■ INSTRUCTIONS TO FOLLOW ■
Please print the entries below exactly, from the line with "دارد، در حالی" through the line with "Špecializácia", including both of those lines and leaving out all others.

■ TASK INPUT ■
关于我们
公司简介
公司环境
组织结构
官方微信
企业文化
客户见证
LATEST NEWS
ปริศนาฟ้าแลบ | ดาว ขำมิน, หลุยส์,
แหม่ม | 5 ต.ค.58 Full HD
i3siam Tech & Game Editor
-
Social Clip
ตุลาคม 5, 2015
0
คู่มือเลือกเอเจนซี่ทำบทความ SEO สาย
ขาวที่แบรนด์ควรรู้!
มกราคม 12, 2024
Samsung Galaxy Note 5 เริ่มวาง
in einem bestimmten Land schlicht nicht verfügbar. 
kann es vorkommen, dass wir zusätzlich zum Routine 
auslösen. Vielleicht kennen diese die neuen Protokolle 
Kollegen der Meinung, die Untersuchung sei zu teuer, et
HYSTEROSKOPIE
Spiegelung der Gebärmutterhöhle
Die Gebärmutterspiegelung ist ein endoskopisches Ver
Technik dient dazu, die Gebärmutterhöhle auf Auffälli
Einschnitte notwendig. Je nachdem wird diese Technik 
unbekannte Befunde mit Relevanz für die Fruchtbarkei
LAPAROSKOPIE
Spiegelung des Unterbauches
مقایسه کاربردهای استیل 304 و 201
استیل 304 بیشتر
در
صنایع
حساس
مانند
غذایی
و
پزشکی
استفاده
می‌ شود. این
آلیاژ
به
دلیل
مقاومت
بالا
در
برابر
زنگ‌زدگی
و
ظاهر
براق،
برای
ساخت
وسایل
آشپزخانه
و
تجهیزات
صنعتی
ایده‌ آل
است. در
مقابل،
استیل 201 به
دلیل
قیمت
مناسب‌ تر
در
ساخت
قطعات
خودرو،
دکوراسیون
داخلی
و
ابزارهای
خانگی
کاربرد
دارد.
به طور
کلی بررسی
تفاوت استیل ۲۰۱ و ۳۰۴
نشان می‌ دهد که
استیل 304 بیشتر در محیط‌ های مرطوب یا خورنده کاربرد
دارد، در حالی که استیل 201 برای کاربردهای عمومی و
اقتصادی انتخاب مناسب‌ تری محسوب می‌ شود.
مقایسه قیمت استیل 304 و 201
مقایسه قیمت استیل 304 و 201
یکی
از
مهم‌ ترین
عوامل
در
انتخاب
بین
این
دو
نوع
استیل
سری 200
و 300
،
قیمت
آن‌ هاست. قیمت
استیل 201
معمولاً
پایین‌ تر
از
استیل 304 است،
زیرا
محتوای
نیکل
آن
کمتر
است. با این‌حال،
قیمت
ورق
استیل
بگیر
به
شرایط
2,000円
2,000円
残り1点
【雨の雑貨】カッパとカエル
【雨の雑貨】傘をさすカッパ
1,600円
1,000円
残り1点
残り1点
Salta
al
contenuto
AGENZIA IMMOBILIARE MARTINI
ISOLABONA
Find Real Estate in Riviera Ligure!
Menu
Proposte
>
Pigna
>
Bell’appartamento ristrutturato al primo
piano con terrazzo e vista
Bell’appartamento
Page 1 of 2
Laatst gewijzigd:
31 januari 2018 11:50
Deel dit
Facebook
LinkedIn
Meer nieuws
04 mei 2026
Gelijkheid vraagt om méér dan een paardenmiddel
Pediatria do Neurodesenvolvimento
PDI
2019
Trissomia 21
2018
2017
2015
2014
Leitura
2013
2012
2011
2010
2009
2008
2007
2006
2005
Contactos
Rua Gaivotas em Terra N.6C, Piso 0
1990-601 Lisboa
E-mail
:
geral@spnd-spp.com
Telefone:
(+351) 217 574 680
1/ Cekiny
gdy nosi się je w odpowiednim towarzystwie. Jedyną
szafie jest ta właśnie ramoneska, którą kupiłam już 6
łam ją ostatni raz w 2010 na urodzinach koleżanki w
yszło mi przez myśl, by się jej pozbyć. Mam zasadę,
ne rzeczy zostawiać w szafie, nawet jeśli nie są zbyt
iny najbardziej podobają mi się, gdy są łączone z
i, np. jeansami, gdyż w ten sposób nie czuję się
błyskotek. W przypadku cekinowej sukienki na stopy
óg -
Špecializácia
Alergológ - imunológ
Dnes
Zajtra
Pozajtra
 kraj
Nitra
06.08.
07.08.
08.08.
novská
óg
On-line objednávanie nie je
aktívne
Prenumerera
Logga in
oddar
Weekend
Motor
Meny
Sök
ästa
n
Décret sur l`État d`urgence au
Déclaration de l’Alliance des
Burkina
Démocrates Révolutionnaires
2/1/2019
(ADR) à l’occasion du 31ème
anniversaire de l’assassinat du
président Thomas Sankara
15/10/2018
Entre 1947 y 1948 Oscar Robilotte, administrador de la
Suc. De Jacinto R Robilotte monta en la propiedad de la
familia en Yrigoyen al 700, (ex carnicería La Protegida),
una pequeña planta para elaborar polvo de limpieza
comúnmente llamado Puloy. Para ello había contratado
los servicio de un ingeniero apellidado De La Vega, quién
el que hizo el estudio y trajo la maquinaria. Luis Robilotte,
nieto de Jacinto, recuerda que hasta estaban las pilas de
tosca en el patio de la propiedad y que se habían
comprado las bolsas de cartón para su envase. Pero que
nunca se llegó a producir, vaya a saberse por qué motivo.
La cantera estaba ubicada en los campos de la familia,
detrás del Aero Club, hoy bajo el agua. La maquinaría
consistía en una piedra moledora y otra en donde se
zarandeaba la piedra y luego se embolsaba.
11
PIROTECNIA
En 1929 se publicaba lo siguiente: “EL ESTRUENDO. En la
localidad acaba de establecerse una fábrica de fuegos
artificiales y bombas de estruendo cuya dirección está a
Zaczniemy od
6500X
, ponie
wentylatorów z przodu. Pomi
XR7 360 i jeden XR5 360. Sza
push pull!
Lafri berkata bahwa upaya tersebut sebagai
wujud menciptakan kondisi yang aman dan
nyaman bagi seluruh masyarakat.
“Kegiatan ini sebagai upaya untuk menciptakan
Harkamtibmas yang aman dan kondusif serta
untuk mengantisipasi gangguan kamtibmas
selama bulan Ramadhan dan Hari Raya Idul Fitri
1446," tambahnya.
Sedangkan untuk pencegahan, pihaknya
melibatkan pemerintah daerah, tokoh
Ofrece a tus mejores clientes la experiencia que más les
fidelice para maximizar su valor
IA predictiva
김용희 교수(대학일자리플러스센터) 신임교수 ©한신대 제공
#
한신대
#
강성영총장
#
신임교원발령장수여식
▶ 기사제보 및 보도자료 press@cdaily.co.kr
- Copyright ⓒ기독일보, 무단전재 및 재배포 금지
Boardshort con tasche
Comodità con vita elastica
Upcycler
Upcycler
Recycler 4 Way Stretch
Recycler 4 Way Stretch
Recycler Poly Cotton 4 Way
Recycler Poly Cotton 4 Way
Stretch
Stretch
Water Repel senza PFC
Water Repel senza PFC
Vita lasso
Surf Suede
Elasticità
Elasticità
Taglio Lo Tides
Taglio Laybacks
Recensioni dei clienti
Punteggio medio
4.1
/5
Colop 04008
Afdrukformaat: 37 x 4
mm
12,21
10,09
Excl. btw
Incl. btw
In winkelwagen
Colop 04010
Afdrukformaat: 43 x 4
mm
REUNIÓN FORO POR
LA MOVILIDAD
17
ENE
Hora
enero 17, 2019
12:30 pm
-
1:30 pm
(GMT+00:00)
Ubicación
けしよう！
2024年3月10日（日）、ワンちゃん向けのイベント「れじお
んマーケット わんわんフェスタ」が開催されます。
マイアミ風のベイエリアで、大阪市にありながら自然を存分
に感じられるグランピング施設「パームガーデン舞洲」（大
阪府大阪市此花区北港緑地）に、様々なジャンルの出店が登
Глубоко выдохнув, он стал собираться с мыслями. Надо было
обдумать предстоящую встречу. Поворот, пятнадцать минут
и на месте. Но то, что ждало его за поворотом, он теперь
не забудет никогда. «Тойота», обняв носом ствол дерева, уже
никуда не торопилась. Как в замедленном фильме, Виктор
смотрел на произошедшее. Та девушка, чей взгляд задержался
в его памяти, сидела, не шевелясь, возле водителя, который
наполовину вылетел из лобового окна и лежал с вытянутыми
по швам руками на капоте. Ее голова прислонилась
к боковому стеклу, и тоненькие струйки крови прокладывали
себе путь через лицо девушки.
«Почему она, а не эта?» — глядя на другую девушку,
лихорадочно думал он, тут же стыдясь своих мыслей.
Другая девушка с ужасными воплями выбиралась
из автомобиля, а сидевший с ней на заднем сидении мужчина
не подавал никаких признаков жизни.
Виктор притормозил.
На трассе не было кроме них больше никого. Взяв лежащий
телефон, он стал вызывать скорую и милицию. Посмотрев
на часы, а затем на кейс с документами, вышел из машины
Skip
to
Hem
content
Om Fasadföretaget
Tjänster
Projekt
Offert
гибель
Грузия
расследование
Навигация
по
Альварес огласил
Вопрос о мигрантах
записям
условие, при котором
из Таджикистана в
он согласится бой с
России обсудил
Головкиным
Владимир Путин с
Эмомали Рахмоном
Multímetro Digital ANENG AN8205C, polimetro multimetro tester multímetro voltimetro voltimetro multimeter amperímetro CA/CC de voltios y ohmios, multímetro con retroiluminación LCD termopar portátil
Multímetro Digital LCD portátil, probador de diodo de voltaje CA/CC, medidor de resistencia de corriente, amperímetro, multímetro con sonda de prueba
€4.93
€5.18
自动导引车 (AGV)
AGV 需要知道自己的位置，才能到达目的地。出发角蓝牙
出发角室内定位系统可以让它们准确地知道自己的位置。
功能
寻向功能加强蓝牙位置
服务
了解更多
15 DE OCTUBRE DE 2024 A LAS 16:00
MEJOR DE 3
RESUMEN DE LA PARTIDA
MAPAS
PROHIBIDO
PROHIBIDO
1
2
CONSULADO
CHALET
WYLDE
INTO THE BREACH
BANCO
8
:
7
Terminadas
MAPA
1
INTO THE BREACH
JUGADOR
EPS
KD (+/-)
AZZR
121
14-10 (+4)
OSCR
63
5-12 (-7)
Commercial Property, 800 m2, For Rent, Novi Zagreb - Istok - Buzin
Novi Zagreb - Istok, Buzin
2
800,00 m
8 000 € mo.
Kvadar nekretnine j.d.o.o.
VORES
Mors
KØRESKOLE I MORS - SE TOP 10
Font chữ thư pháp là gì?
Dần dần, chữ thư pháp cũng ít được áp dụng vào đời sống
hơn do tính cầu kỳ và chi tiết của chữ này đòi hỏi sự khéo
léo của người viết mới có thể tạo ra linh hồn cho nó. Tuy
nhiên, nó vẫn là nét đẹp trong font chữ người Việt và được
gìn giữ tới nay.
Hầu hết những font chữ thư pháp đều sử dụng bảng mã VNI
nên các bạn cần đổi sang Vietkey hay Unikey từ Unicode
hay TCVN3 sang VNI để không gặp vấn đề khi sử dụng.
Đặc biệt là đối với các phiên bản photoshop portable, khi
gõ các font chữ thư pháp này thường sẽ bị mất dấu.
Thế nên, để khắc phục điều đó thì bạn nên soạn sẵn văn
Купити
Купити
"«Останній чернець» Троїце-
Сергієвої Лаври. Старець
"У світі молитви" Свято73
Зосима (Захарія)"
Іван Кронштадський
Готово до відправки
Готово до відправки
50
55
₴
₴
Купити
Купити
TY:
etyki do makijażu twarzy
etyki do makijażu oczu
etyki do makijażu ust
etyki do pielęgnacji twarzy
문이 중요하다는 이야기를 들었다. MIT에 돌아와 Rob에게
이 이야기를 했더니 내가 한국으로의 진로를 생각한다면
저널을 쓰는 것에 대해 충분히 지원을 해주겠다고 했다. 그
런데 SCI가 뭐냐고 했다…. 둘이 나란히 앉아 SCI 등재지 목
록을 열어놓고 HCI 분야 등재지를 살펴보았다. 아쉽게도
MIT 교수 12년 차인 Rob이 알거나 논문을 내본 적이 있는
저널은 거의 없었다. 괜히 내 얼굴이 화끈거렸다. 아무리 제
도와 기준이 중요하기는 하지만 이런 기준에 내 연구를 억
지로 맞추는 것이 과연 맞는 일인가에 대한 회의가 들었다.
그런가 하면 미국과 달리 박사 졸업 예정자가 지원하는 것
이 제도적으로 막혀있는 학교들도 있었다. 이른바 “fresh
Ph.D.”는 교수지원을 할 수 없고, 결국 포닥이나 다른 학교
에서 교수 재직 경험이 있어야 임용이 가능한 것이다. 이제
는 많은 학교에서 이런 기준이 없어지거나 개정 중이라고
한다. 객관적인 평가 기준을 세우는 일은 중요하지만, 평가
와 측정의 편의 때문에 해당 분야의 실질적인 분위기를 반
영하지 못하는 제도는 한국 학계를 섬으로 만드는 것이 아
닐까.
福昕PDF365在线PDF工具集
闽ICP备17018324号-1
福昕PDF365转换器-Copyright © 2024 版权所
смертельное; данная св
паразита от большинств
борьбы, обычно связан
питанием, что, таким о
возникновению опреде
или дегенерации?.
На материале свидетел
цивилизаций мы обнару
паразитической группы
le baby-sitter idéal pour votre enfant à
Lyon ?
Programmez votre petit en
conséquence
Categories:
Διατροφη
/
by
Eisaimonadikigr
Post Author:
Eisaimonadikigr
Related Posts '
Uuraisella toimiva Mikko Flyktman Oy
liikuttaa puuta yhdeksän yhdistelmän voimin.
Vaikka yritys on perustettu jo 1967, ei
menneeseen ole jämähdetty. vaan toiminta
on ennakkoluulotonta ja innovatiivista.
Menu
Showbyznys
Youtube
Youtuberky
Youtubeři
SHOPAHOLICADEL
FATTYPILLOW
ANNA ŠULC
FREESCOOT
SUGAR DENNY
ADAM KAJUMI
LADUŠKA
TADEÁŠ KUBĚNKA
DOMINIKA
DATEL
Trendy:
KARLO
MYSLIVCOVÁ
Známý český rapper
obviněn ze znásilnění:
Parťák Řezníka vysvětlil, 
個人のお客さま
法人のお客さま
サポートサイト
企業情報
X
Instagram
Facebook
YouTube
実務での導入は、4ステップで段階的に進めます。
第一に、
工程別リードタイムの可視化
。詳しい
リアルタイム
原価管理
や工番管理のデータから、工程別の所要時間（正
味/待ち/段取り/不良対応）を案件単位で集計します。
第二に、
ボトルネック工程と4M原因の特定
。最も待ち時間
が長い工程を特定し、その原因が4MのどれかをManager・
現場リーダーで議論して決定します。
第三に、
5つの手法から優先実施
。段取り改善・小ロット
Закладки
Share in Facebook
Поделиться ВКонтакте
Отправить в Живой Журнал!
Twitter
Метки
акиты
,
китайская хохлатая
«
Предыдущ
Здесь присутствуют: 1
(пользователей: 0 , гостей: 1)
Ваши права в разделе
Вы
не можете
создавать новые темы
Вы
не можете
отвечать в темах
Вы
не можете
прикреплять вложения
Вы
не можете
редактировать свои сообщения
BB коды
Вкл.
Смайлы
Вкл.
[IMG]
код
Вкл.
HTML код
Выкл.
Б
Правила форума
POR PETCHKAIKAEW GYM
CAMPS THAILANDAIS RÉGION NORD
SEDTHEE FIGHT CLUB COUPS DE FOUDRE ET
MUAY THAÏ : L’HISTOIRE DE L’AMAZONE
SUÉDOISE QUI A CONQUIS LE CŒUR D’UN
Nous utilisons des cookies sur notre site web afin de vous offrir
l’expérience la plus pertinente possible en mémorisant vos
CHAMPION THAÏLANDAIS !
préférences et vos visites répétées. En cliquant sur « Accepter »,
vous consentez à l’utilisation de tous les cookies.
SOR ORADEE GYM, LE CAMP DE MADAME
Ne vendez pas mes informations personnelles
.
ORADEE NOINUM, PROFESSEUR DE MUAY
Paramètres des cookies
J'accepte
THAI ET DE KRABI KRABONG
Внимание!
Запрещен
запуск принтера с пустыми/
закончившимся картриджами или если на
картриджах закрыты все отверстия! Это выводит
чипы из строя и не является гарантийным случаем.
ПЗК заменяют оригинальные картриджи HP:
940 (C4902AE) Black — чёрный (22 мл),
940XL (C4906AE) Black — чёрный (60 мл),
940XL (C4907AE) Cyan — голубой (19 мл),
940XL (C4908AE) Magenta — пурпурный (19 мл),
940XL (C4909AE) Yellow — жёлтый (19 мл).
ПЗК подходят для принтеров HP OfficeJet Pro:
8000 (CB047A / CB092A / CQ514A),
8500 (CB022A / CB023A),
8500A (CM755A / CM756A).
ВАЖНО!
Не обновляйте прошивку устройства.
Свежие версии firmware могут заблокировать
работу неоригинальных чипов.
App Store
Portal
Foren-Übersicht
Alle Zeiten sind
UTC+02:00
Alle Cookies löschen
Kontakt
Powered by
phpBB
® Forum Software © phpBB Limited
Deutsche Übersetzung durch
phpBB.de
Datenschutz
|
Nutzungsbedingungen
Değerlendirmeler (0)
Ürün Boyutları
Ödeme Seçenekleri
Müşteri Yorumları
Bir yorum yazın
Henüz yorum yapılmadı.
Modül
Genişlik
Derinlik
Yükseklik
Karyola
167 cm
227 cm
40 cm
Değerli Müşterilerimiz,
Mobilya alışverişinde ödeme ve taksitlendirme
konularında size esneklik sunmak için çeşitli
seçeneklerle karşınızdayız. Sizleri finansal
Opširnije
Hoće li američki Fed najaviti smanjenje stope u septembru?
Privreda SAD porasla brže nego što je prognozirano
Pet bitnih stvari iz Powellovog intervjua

■ TASK SOLUTION ■
دارد، در حالی که استیل 201 برای کاربردهای عمومی و
اقتصادی انتخاب مناسب‌ تری محسوب می‌ شود.
مقایسه قیمت استیل 304 و 201
مقایسه قیمت استیل 304 و 201
یکی
از
مهم‌ ترین
عوامل
در
انتخاب
بین
این
دو
نوع
استیل
سری 200
و 300
،
قیمت
آن‌ هاست. قیمت
استیل 201
معمولاً
پایین‌ تر
از
استیل 304 است،
زیرا
محتوای
نیکل
آن
کمتر
است. با این‌حال،
قیمت
ورق
استیل
بگیر
به
شرایط
2,000円
2,000円
残り1点
【雨の雑貨】カッパとカエル
【雨の雑貨】傘をさすカッパ
1,600円
1,000円
残り1点
残り1点
Salta
al
contenuto
AGENZIA IMMOBILIARE MARTINI
ISOLABONA
Find Real Estate in Riviera Ligure!
Menu
Proposte
>
Pigna
>
Bell’appartamento ristrutturato al primo
piano con terrazzo e vista
Bell’appartamento
Page 1 of 2
Laatst gewijzigd:
31 januari 2018 11:50
Deel dit
Facebook
LinkedIn
Meer nieuws
04 mei 2026
Gelijkheid vraagt om méér dan een paardenmiddel
Pediatria do Neurodesenvolvimento
PDI
2019
Trissomia 21
2018
2017
2015
2014
Leitura
2013
2012
2011
2010
2009
2008
2007
2006
2005
Contactos
Rua Gaivotas em Terra N.6C, Piso 0
1990-601 Lisboa
E-mail
:
geral@spnd-spp.com
Telefone:
(+351) 217 574 680
1/ Cekiny
gdy nosi się je w odpowiednim towarzystwie. Jedyną
szafie jest ta właśnie ramoneska, którą kupiłam już 6
łam ją ostatni raz w 2010 na urodzinach koleżanki w
yszło mi przez myśl, by się jej pozbyć. Mam zasadę,
ne rzeczy zostawiać w szafie, nawet jeśli nie są zbyt
iny najbardziej podobają mi się, gdy są łączone z
i, np. jeansami, gdyż w ten sposób nie czuję się
błyskotek. W przypadku cekinowej sukienki na stopy
óg -
Špecializácia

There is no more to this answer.